The Ontario Colleges strike continues, leaving students and their semesters in the lurch. The strike, which began October 16, has surpassed its third week, leaving students and faculty worried that there has been too much time lost.
On-going negotiations involving the employment of over 12,000 full-time and part-time faculty across 24 Ontario colleges have been underway between the Ontario Public Service Employees Union (OPSEU), and Ontario colleges. OPSEU has asked for the number of full-time faculty to match that of the part-time faculty members on contract. However colleges are stating that this will end up adding over $250 million additional costs each year. Ontario colleges have offered a four year agreement with a 7.5 per cent pay increase.
While conversations continue between OPSEU and Ontario colleges, many students are left feeling excluded from the dialogue.
“I don’t think the students were taken into consideration when the strike started,” says Sara Meshmesh, a second year Broadcasting for Radio, Television and Film student at Niagara College. “Our education is suffering and we’re all in constant fear of losing our year and losing opportunities to become better in our fields.”
While the prospect of losing the semester becomes more of a reality for many students, Niagara College has been working on plans to avoid an entire loss.
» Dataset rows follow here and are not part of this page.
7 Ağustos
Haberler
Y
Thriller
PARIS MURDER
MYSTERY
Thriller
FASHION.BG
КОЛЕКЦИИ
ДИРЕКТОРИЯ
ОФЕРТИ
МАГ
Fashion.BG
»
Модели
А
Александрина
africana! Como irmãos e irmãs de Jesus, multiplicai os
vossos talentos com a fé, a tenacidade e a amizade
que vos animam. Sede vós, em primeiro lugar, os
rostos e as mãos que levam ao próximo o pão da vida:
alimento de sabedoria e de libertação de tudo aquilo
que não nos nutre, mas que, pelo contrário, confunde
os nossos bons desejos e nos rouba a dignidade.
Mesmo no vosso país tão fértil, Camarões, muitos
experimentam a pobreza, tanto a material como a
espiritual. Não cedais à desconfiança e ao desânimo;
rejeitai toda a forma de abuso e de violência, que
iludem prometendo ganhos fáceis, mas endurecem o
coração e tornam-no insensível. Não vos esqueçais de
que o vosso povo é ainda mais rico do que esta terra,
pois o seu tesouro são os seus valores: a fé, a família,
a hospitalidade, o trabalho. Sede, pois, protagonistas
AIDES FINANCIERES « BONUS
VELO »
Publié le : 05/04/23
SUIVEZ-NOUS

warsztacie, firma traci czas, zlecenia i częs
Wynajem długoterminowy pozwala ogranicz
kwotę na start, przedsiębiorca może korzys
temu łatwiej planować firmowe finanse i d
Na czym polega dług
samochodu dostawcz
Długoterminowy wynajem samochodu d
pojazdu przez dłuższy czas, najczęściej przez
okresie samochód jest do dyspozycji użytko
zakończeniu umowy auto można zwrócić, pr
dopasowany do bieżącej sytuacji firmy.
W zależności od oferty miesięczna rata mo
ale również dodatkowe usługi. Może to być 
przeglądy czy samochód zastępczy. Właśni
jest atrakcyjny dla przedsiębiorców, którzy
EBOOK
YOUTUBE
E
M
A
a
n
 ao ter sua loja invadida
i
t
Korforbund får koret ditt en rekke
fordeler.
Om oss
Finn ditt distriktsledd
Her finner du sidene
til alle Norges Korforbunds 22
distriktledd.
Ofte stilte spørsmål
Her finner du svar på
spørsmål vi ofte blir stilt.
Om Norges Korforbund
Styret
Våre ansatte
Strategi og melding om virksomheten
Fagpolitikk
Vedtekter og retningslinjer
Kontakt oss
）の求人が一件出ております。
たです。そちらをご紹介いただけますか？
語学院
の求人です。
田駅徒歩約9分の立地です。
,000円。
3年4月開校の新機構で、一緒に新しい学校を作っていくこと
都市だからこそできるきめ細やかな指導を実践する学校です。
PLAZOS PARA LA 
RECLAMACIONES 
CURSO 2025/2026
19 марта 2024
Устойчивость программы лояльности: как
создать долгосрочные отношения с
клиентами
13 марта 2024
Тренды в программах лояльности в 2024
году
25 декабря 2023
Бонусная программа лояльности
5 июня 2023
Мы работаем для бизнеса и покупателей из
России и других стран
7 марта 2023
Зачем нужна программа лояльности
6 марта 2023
This is partly due to the reading week vacation that occurred during the three week strike, lessening the amount of time students have lost in the classroom. Additionally, the Niagara College communications Manager Mike Wales, in an interview, stated the school is “committed to ensuring that all students have the opportunity to complete their semester/program, and are currently in the process of developing comprehensive semester completion plans for all programs.”
While the week of vacation does lessen the time lost during the semester for Niagara College students, the same can’t be said for all college institutions, and cramming the time lost may not be beneficial to their learning overall. This is notable for health programs like the paramedic program which losing valuable class time could be a problem in the workforce.
Semester extensions into the summer months are an option, but will likely leave many students in a difficult position as many have leases that run out in April.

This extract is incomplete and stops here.